12. China’s game in all this is not clear, but it appears that China probably supported a coup d’etat and a more compliant North Korean leader in the form of Kim Jong Nam. Temporarily at least, China is the loser in the struggle. Kim Jong Un’s intelligence apparatus sniffed out the threat and Kim Jong Un liquidated it by cutting off its head. It is said, a fish rots from the head down. At least one of the heads, Jang’s, is off. Kim Jong Nam has a lot to worry about these days.
13. Where does all of this lead. Most of the experts are saying that all of Jang’s people will be purged. If this is true, there are some 20,000 who were directly dependent on Jang. If they are purged in a ruthless fashion, it could trigger heavy internal conflict. If the purge is gradual and measured, Kim Jong Un may survive for a while longer.

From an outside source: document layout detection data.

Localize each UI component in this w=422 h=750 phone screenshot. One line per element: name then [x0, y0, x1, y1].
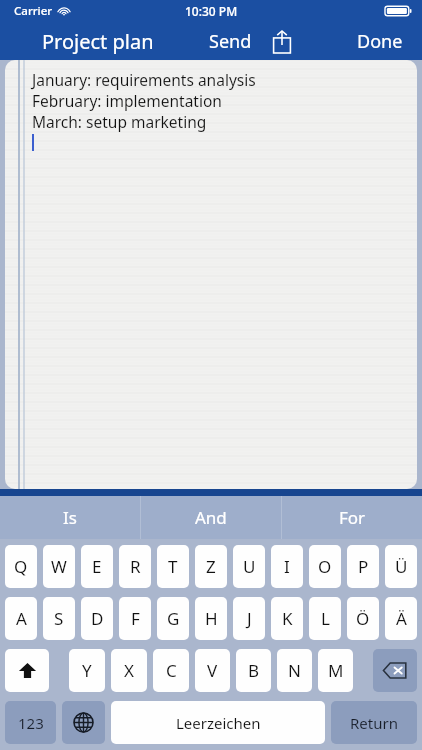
button[interactable]: I [271, 545, 303, 588]
staticText: E [92, 555, 102, 578]
button[interactable]: C [153, 649, 189, 692]
button[interactable]: N [277, 649, 312, 692]
staticText: R [130, 555, 141, 578]
staticText: Is [63, 506, 77, 529]
button[interactable]: B [236, 649, 271, 692]
button[interactable]: Leerzeichen [111, 701, 325, 744]
staticText: T [168, 555, 178, 578]
button[interactable]: Z [195, 545, 227, 588]
staticText: G [167, 607, 180, 630]
button[interactable]: W [43, 545, 75, 588]
staticText: February: implementation [32, 90, 222, 111]
staticText: I [284, 555, 290, 578]
button[interactable]: Q [5, 545, 37, 588]
button[interactable]: M [318, 649, 353, 692]
button[interactable]: P [347, 545, 379, 588]
staticText: M [328, 659, 344, 682]
staticText: January: requirements analysis [32, 69, 256, 90]
button[interactable]: Project plan [0, 24, 166, 59]
staticText: 123 [18, 713, 44, 733]
staticText: Done [357, 29, 403, 54]
staticText: Ö [356, 607, 370, 630]
staticText: P [358, 555, 369, 578]
staticText: O [318, 555, 332, 578]
button[interactable]: S [43, 597, 75, 640]
button[interactable]: K [271, 597, 303, 640]
staticText: Leerzeichen [176, 713, 261, 733]
staticText: N [288, 659, 301, 682]
button[interactable]: R [119, 545, 151, 588]
button[interactable]: Ö [347, 597, 379, 640]
staticText: C [166, 659, 177, 682]
button[interactable]: Return [331, 701, 417, 744]
button[interactable]: Y [69, 649, 105, 692]
staticText: W [51, 555, 67, 578]
button[interactable]: X [111, 649, 147, 692]
staticText: U [243, 555, 256, 578]
staticText: Return [350, 713, 398, 733]
button[interactable]: Change keyboard [62, 701, 105, 744]
staticText: Send [209, 29, 252, 54]
button[interactable]: Ä [385, 597, 417, 640]
staticText: Ü [395, 555, 408, 578]
staticText: F [131, 607, 140, 630]
button[interactable]: January: requirements analysis [5, 60, 417, 489]
staticText: A [16, 607, 27, 630]
staticText: B [248, 659, 260, 682]
button[interactable]: Shift [5, 649, 49, 692]
button[interactable]: E [81, 545, 113, 588]
button[interactable]: G [157, 597, 189, 640]
button[interactable]: U [233, 545, 265, 588]
button[interactable]: For [282, 496, 422, 539]
button[interactable]: Is [0, 496, 140, 539]
staticText: Ä [396, 607, 407, 630]
button[interactable]: O [309, 545, 341, 588]
button[interactable]: Send [203, 25, 258, 58]
staticText: 10:30 PM [185, 3, 238, 19]
button[interactable]: T [157, 545, 189, 588]
staticText: Project plan [42, 28, 154, 55]
button[interactable]: Ü [385, 545, 417, 588]
staticText: D [91, 607, 104, 630]
staticText: Carrier [14, 3, 53, 19]
button[interactable]: L [309, 597, 341, 640]
staticText: Y [82, 659, 92, 682]
button[interactable]: And [141, 496, 281, 539]
staticText: H [205, 607, 218, 630]
button[interactable]: A [5, 597, 37, 640]
staticText: S [54, 607, 64, 630]
button[interactable]: H [195, 597, 227, 640]
staticText: X [124, 659, 134, 682]
staticText: Z [206, 555, 216, 578]
staticText: Q [14, 555, 28, 578]
button[interactable]: F [119, 597, 151, 640]
button[interactable]: Done [345, 25, 422, 58]
staticText: V [207, 659, 218, 682]
button[interactable]: V [195, 649, 230, 692]
staticText: J [247, 607, 252, 630]
button[interactable]: Share [268, 26, 296, 58]
staticText: For [339, 506, 366, 529]
staticText: K [282, 607, 293, 630]
staticText: L [321, 607, 330, 630]
button[interactable]: 123 [5, 701, 56, 744]
button[interactable]: J [233, 597, 265, 640]
button[interactable]: D [81, 597, 113, 640]
staticText: March: setup marketing [32, 111, 207, 132]
button[interactable]: Backspace [373, 649, 417, 692]
staticText: And [195, 506, 227, 529]
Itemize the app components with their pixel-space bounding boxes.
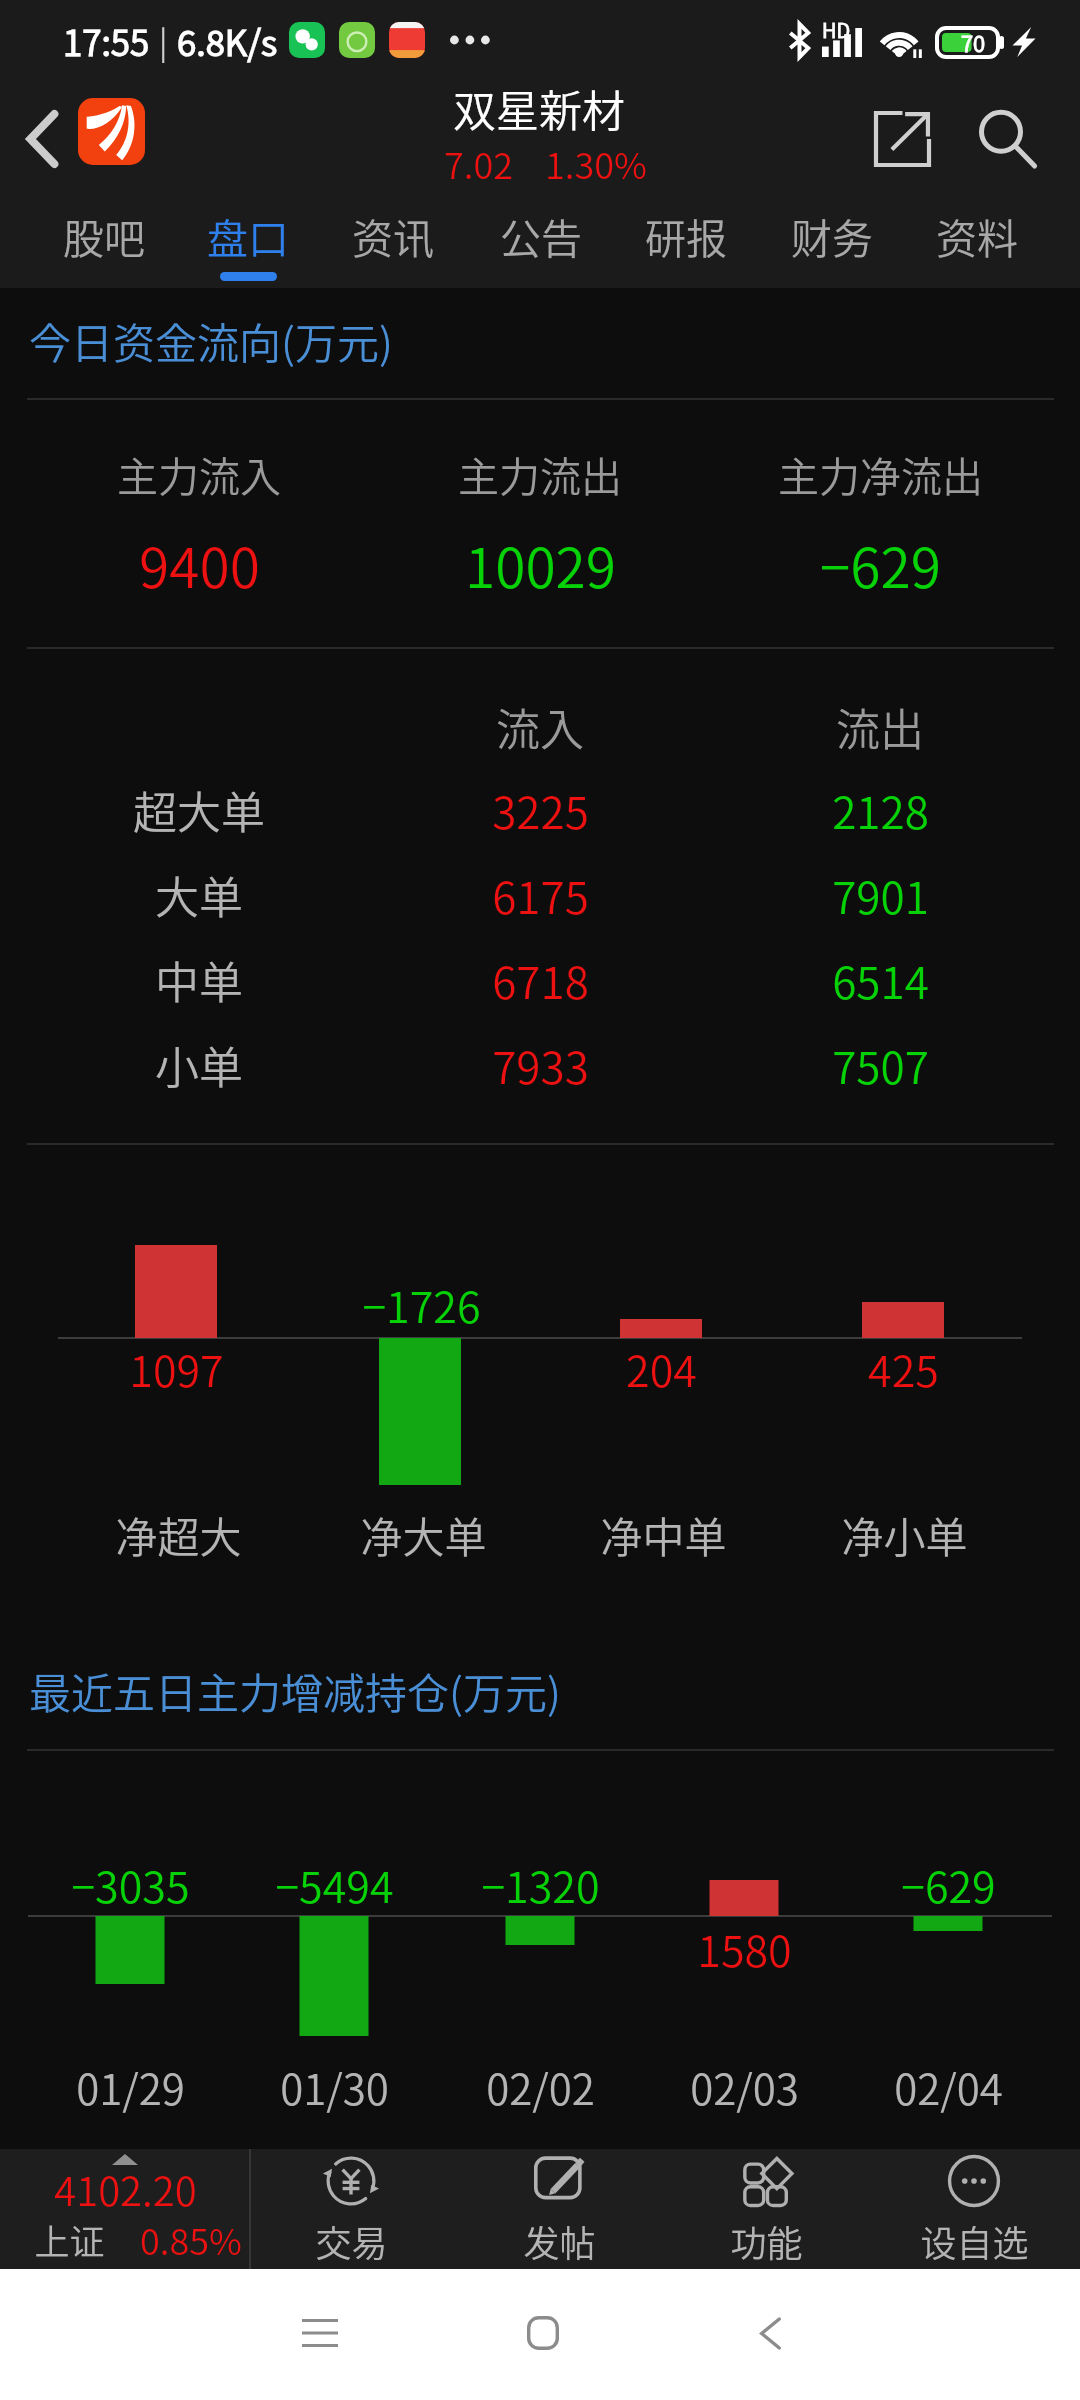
staticText: 研报 bbox=[645, 206, 727, 265]
staticText: 公告 bbox=[500, 206, 582, 265]
staticText: 1580 bbox=[697, 1917, 792, 1979]
button[interactable]: 资料 bbox=[905, 195, 1049, 288]
staticText: 主力净流出 bbox=[778, 444, 983, 503]
button[interactable]: Back bbox=[680, 2268, 860, 2399]
staticText: 资料 bbox=[936, 206, 1018, 265]
staticText: 净中单 bbox=[600, 1504, 727, 1565]
staticText: 双星新材 bbox=[453, 77, 625, 139]
button[interactable] bbox=[874, 2149, 1074, 2269]
staticText: 小单 bbox=[155, 1033, 243, 1097]
staticText: 1097 bbox=[129, 1337, 224, 1399]
staticText: 财务 bbox=[791, 206, 873, 265]
staticText: 4102.20 bbox=[54, 2160, 197, 2218]
button[interactable]: Home bbox=[453, 2267, 633, 2398]
staticText: 425 bbox=[868, 1337, 939, 1399]
button[interactable]: 资讯 bbox=[321, 195, 465, 288]
staticText: 70 bbox=[961, 26, 986, 58]
button[interactable] bbox=[0, 768, 1080, 852]
staticText: 盘口 bbox=[207, 206, 289, 265]
button[interactable] bbox=[0, 853, 1080, 937]
button[interactable]: Eastmoney logo bbox=[78, 98, 145, 165]
staticText: −629 bbox=[820, 524, 941, 604]
button[interactable]: 公告 bbox=[469, 195, 613, 288]
staticText: 主力流入 bbox=[117, 444, 281, 503]
staticText: 净小单 bbox=[841, 1504, 968, 1565]
staticText: 02/04 bbox=[894, 2056, 1003, 2117]
button[interactable]: 研报 bbox=[614, 195, 758, 288]
button[interactable]: 财务 bbox=[760, 195, 904, 288]
staticText: | bbox=[159, 17, 168, 63]
staticText: 6175 bbox=[492, 863, 589, 927]
staticText: 流出 bbox=[836, 695, 924, 759]
staticText: 功能 bbox=[730, 2215, 803, 2267]
button[interactable]: Recents bbox=[230, 2267, 410, 2398]
staticText: 大单 bbox=[155, 863, 243, 927]
staticText: 中单 bbox=[155, 948, 243, 1012]
staticText: 01/30 bbox=[280, 2056, 389, 2117]
staticText: HD bbox=[822, 15, 851, 44]
button[interactable]: Shanghai index bbox=[0, 2149, 249, 2269]
staticText: 17:55 bbox=[63, 15, 150, 66]
staticText: 净超大 bbox=[115, 1504, 242, 1565]
staticText: 净大单 bbox=[360, 1504, 487, 1565]
staticText: −629 bbox=[901, 1853, 996, 1915]
staticText: 6.8K/s bbox=[177, 15, 278, 66]
staticText: 交易 bbox=[315, 2215, 388, 2267]
staticText: 7.02 bbox=[444, 137, 513, 189]
button[interactable] bbox=[0, 938, 1080, 1022]
staticText: 设自选 bbox=[920, 2215, 1029, 2267]
staticText: −5494 bbox=[275, 1853, 394, 1915]
button[interactable] bbox=[251, 2149, 451, 2269]
button[interactable]: 盘口 bbox=[176, 195, 320, 288]
staticText: −1320 bbox=[481, 1853, 600, 1915]
staticText: 发帖 bbox=[523, 2215, 596, 2267]
staticText: 超大单 bbox=[133, 778, 265, 842]
staticText: 9400 bbox=[139, 524, 260, 604]
staticText: 最近五日主力增减持仓(万元) bbox=[29, 1660, 561, 1721]
staticText: 今日资金流向(万元) bbox=[29, 310, 393, 371]
button[interactable]: 股吧 bbox=[32, 195, 176, 288]
button[interactable]: Search bbox=[962, 82, 1052, 195]
button[interactable]: Back bbox=[0, 82, 86, 195]
button[interactable]: Share bbox=[857, 82, 947, 195]
staticText: 0.85% bbox=[140, 2213, 242, 2265]
staticText: 流入 bbox=[496, 695, 584, 759]
button[interactable] bbox=[666, 2149, 866, 2269]
staticText: 204 bbox=[626, 1337, 697, 1399]
staticText: 6514 bbox=[832, 948, 929, 1012]
staticText: 02/03 bbox=[690, 2056, 799, 2117]
button[interactable] bbox=[459, 2149, 659, 2269]
staticText: −1726 bbox=[362, 1273, 481, 1335]
staticText: 3225 bbox=[492, 778, 589, 842]
staticText: 1.30% bbox=[545, 137, 647, 189]
staticText: 02/02 bbox=[486, 2056, 595, 2117]
staticText: 7933 bbox=[492, 1033, 589, 1097]
staticText: 上证 bbox=[34, 2214, 105, 2265]
staticText: 股吧 bbox=[63, 206, 145, 265]
staticText: 01/29 bbox=[76, 2056, 185, 2117]
staticText: 7507 bbox=[832, 1033, 929, 1097]
staticText: 主力流出 bbox=[458, 444, 622, 503]
staticText: −3035 bbox=[71, 1853, 190, 1915]
staticText: 2128 bbox=[832, 778, 929, 842]
staticText: 7901 bbox=[832, 863, 929, 927]
staticText: 6718 bbox=[492, 948, 589, 1012]
staticText: 10029 bbox=[465, 524, 616, 604]
staticText: 资讯 bbox=[352, 206, 434, 265]
button[interactable] bbox=[0, 1023, 1080, 1107]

14. Meanwhile North Korea continues to fester and its economy continues to falter. The country is dysfunctional, and danger is always lurking when dealing with frightened and hungry people. That North Korea has nuclear weapons and rockets, and that the U.S. failed completely to make a deal with North Korea, creates a danger that goes far beyond the Korean peninsula.
A Brief Update
Since the above was written two events have been reported. The first is that a series of Chinese military “exercises” have been shifted to locations along the northern border area of North Korea. Observers say that normally the Chinese Army (PLA) spends time scouting the exercise area and makes sure that the troops are properly equipped to work in the training environment. In this case, the PLA forces were moved quickly with no prior preparation, deployment of supplies, etc. China would not have taken these steps unless it had concern about any surprise moves by Kim Jong Un. Some reports say the Chinese are also concerned about refugees pouring into China in the midst of big purges that could occur there. This has long been a legitimate worry of the Chinese government, and in the past it has repatriated refugees to North Korea (who generally would meet an unpleasant end). On the Chinese side of the border the population is around forty percent Korean.
A second report is that North Korea is recalling businessmen that are in China, especially those in the north-eastern Chinese cities of Shenyang and Dandong. These businessmen are probably regarded as Jang’s men, and if they go home they will be purged (meaning, most likely, either killed or put in North Korean gulags).
In sum, there is considerable tension between North Korea’s Kim Jong Un’s regime and China, reinforcing the point made in the article above that China was likely in on the plot to replace him with his older brother and a more pro-China leadership that would be more reliable. China has considerable economic and political interests in the Korean peninsula, and has friendly and positive relationships with the Government of South Korea. South Korean industry is strongly partnered with China these days, especially in electronic device manufacturing. China would want to control North Korea and prevent a rash of adventurism and nuclear saber rattling that hurts China’s political, economic and strategic interests.